PROBLEM DETAILS – Retype the data below in full, keeping every character as it is.

━━━━━━━━━━━━━━━━

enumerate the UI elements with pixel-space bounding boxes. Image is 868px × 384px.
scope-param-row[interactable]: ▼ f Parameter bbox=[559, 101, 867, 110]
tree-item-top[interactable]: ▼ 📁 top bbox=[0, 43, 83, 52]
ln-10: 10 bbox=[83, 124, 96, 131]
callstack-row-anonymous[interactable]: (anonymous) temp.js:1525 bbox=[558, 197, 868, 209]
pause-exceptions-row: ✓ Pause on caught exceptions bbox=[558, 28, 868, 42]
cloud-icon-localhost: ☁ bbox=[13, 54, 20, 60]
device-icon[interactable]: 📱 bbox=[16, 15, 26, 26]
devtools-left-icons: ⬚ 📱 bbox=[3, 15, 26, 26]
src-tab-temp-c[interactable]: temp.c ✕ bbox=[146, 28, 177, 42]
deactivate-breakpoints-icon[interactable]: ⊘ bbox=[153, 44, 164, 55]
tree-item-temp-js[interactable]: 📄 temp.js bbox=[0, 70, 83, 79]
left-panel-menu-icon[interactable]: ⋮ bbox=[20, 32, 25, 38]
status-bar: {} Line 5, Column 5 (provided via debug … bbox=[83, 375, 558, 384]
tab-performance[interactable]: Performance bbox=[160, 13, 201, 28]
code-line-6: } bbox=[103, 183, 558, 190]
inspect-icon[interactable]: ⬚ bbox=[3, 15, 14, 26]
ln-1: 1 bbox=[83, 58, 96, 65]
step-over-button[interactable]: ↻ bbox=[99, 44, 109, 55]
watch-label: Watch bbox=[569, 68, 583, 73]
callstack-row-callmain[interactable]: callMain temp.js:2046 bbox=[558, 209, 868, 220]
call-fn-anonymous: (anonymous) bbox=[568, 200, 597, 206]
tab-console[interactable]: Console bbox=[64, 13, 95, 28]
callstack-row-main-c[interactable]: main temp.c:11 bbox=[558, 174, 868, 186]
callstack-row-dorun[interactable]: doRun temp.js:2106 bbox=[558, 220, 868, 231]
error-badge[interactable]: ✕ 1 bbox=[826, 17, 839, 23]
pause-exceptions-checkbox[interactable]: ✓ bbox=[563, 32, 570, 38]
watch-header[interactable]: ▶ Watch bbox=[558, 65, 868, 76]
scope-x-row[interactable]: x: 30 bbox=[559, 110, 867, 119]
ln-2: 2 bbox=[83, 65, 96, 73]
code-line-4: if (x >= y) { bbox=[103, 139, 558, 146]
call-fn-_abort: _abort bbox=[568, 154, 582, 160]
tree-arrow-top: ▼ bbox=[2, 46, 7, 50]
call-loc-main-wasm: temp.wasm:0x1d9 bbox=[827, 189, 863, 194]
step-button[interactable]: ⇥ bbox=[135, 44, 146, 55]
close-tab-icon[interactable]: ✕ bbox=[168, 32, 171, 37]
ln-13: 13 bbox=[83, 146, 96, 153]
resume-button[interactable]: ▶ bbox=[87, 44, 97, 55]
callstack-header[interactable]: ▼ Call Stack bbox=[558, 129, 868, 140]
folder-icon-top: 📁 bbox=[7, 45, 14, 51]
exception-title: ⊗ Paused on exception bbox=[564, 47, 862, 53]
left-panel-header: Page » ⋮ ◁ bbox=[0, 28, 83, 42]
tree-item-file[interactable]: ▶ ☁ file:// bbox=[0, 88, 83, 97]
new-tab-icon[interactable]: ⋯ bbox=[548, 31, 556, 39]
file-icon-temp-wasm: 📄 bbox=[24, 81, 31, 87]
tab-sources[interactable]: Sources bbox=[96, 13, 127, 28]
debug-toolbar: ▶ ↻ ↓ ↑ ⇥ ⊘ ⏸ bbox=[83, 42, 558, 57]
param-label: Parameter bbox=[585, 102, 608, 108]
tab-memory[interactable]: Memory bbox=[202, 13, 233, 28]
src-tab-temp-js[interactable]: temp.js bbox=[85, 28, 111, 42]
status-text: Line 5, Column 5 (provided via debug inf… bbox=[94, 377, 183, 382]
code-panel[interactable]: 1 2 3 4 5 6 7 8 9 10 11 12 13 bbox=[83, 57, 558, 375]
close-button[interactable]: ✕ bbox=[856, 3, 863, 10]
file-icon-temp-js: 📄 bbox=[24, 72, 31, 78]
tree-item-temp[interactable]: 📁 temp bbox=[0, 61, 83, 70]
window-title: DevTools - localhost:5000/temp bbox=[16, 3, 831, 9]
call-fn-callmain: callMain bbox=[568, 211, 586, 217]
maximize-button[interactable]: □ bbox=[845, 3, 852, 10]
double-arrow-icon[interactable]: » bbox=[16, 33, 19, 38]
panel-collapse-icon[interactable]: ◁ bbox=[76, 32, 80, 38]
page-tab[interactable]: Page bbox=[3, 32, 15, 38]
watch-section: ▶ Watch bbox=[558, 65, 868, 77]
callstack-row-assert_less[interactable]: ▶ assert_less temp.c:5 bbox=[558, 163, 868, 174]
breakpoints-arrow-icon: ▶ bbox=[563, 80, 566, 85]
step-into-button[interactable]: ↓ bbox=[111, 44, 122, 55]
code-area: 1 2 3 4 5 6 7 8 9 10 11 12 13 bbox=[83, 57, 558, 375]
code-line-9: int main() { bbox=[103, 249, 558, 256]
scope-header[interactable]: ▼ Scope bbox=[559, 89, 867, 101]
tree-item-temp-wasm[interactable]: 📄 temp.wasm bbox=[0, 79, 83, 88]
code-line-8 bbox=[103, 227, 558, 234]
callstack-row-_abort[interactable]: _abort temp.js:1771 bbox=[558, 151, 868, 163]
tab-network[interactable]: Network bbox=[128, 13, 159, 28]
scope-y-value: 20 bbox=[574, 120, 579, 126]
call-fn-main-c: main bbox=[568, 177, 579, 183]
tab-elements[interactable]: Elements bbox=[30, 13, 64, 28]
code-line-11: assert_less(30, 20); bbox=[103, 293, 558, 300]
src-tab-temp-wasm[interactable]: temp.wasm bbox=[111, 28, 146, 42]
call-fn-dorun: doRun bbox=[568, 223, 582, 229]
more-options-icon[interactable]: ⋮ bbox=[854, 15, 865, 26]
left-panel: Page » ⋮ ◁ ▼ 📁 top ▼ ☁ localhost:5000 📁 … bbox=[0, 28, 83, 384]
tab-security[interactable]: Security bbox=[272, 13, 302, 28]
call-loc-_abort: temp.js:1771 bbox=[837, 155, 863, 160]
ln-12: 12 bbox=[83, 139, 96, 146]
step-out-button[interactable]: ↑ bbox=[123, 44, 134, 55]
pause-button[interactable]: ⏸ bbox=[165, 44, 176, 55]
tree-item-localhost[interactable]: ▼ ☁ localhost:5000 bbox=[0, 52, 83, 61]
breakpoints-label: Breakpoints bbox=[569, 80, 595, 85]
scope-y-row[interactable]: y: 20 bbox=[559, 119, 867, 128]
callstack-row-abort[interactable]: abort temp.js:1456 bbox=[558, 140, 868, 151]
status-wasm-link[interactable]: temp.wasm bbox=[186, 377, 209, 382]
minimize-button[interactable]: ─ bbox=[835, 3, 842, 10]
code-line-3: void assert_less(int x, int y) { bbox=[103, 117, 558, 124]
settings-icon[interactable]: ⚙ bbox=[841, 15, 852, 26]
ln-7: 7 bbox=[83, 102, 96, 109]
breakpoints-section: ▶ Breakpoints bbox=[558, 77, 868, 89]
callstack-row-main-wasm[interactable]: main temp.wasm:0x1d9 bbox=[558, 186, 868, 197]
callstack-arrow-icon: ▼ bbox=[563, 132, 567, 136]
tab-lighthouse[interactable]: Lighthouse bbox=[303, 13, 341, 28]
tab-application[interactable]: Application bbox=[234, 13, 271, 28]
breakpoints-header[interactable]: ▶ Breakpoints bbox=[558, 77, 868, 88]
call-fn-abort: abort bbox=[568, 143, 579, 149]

━━━━━━━━━━━━━━━━

TASK SOLUTION –
enumerate the UI elements with pixel-space bounding boxes. Image is 868px × 384px.
scope-param-row[interactable]: ▼ f Parameter bbox=[559, 101, 867, 110]
tree-item-top[interactable]: ▼ 📁 top bbox=[0, 43, 83, 52]
ln-10: 10 bbox=[83, 124, 96, 131]
callstack-row-anonymous[interactable]: (anonymous) temp.js:1525 bbox=[558, 197, 868, 209]
pause-exceptions-row: ✓ Pause on caught exceptions bbox=[558, 28, 868, 42]
cloud-icon-localhost: ☁ bbox=[13, 54, 20, 60]
device-icon[interactable]: 📱 bbox=[16, 15, 26, 26]
devtools-left-icons: ⬚ 📱 bbox=[3, 15, 26, 26]
src-tab-temp-c[interactable]: temp.c ✕ bbox=[146, 28, 177, 42]
deactivate-breakpoints-icon[interactable]: ⊘ bbox=[153, 44, 164, 55]
tree-item-temp-js[interactable]: 📄 temp.js bbox=[0, 70, 83, 79]
left-panel-menu-icon[interactable]: ⋮ bbox=[20, 32, 25, 38]
status-bar: {} Line 5, Column 5 (provided via debug … bbox=[83, 375, 558, 384]
tab-performance[interactable]: Performance bbox=[160, 13, 201, 28]
code-line-6: } bbox=[103, 183, 558, 190]
inspect-icon[interactable]: ⬚ bbox=[3, 15, 14, 26]
ln-1: 1 bbox=[83, 58, 96, 65]
step-over-button[interactable]: ↻ bbox=[99, 44, 109, 55]
watch-label: Watch bbox=[569, 68, 583, 73]
callstack-row-callmain[interactable]: callMain temp.js:2046 bbox=[558, 209, 868, 220]
call-fn-anonymous: (anonymous) bbox=[568, 200, 597, 206]
tab-console[interactable]: Console bbox=[64, 13, 95, 28]
callstack-row-main-c[interactable]: main temp.c:11 bbox=[558, 174, 868, 186]
callstack-row-dorun[interactable]: doRun temp.js:2106 bbox=[558, 220, 868, 231]
error-badge[interactable]: ✕ 1 bbox=[826, 17, 839, 23]
pause-exceptions-checkbox[interactable]: ✓ bbox=[563, 32, 570, 38]
watch-header[interactable]: ▶ Watch bbox=[558, 65, 868, 76]
scope-x-row[interactable]: x: 30 bbox=[559, 110, 867, 119]
ln-2: 2 bbox=[83, 65, 96, 73]
code-line-4: if (x >= y) { bbox=[103, 139, 558, 146]
call-fn-_abort: _abort bbox=[568, 154, 582, 160]
tree-arrow-top: ▼ bbox=[2, 46, 7, 50]
call-loc-main-wasm: temp.wasm:0x1d9 bbox=[827, 189, 863, 194]
step-button[interactable]: ⇥ bbox=[135, 44, 146, 55]
close-tab-icon[interactable]: ✕ bbox=[168, 32, 171, 37]
ln-13: 13 bbox=[83, 146, 96, 153]
resume-button[interactable]: ▶ bbox=[87, 44, 97, 55]
callstack-header[interactable]: ▼ Call Stack bbox=[558, 129, 868, 140]
folder-icon-top: 📁 bbox=[7, 45, 14, 51]
exception-title: ⊗ Paused on exception bbox=[564, 47, 862, 53]
left-panel-header: Page » ⋮ ◁ bbox=[0, 28, 83, 42]
tree-item-file[interactable]: ▶ ☁ file:// bbox=[0, 88, 83, 97]
new-tab-icon[interactable]: ⋯ bbox=[548, 31, 556, 39]
file-icon-temp-wasm: 📄 bbox=[24, 81, 31, 87]
tab-sources[interactable]: Sources bbox=[96, 13, 127, 28]
debug-toolbar: ▶ ↻ ↓ ↑ ⇥ ⊘ ⏸ bbox=[83, 42, 558, 57]
param-label: Parameter bbox=[585, 102, 608, 108]
tab-memory[interactable]: Memory bbox=[202, 13, 233, 28]
src-tab-temp-js[interactable]: temp.js bbox=[85, 28, 111, 42]
status-text: Line 5, Column 5 (provided via debug inf… bbox=[94, 377, 183, 382]
code-panel[interactable]: 1 2 3 4 5 6 7 8 9 10 11 12 13 bbox=[83, 57, 558, 375]
close-button[interactable]: ✕ bbox=[856, 3, 863, 10]
file-icon-temp-js: 📄 bbox=[24, 72, 31, 78]
tree-item-temp[interactable]: 📁 temp bbox=[0, 61, 83, 70]
window-title: DevTools - localhost:5000/temp bbox=[16, 3, 831, 9]
call-fn-callmain: callMain bbox=[568, 211, 586, 217]
maximize-button[interactable]: □ bbox=[845, 3, 852, 10]
double-arrow-icon[interactable]: » bbox=[16, 33, 19, 38]
panel-collapse-icon[interactable]: ◁ bbox=[76, 32, 80, 38]
page-tab[interactable]: Page bbox=[3, 32, 15, 38]
watch-section: ▶ Watch bbox=[558, 65, 868, 77]
callstack-row-assert_less[interactable]: ▶ assert_less temp.c:5 bbox=[558, 163, 868, 174]
breakpoints-arrow-icon: ▶ bbox=[563, 80, 566, 85]
step-into-button[interactable]: ↓ bbox=[111, 44, 122, 55]
code-area: 1 2 3 4 5 6 7 8 9 10 11 12 13 bbox=[83, 57, 558, 375]
code-line-9: int main() { bbox=[103, 249, 558, 256]
scope-header[interactable]: ▼ Scope bbox=[559, 89, 867, 101]
tree-item-temp-wasm[interactable]: 📄 temp.wasm bbox=[0, 79, 83, 88]
code-line-8 bbox=[103, 227, 558, 234]
callstack-row-_abort[interactable]: _abort temp.js:1771 bbox=[558, 151, 868, 163]
tab-network[interactable]: Network bbox=[128, 13, 159, 28]
scope-y-value: 20 bbox=[574, 120, 579, 126]
call-fn-main-c: main bbox=[568, 177, 579, 183]
tab-elements[interactable]: Elements bbox=[30, 13, 64, 28]
code-line-11: assert_less(30, 20); bbox=[103, 293, 558, 300]
src-tab-temp-wasm[interactable]: temp.wasm bbox=[111, 28, 146, 42]
call-fn-dorun: doRun bbox=[568, 223, 582, 229]
more-options-icon[interactable]: ⋮ bbox=[854, 15, 865, 26]
left-panel: Page » ⋮ ◁ ▼ 📁 top ▼ ☁ localhost:5000 📁 … bbox=[0, 28, 83, 384]
tab-security[interactable]: Security bbox=[272, 13, 302, 28]
call-loc-_abort: temp.js:1771 bbox=[837, 155, 863, 160]
ln-12: 12 bbox=[83, 139, 96, 146]
step-out-button[interactable]: ↑ bbox=[123, 44, 134, 55]
pause-button[interactable]: ⏸ bbox=[165, 44, 176, 55]
tree-item-localhost[interactable]: ▼ ☁ localhost:5000 bbox=[0, 52, 83, 61]
breakpoints-label: Breakpoints bbox=[569, 80, 595, 85]
scope-y-row[interactable]: y: 20 bbox=[559, 119, 867, 128]
callstack-row-abort[interactable]: abort temp.js:1456 bbox=[558, 140, 868, 151]
status-wasm-link[interactable]: temp.wasm bbox=[186, 377, 209, 382]
minimize-button[interactable]: ─ bbox=[835, 3, 842, 10]
code-line-3: void assert_less(int x, int y) { bbox=[103, 117, 558, 124]
settings-icon[interactable]: ⚙ bbox=[841, 15, 852, 26]
ln-7: 7 bbox=[83, 102, 96, 109]
breakpoints-section: ▶ Breakpoints bbox=[558, 77, 868, 89]
callstack-row-main-wasm[interactable]: main temp.wasm:0x1d9 bbox=[558, 186, 868, 197]
callstack-arrow-icon: ▼ bbox=[563, 132, 567, 136]
tab-lighthouse[interactable]: Lighthouse bbox=[303, 13, 341, 28]
tab-application[interactable]: Application bbox=[234, 13, 271, 28]
breakpoints-header[interactable]: ▶ Breakpoints bbox=[558, 77, 868, 88]
call-fn-abort: abort bbox=[568, 143, 579, 149]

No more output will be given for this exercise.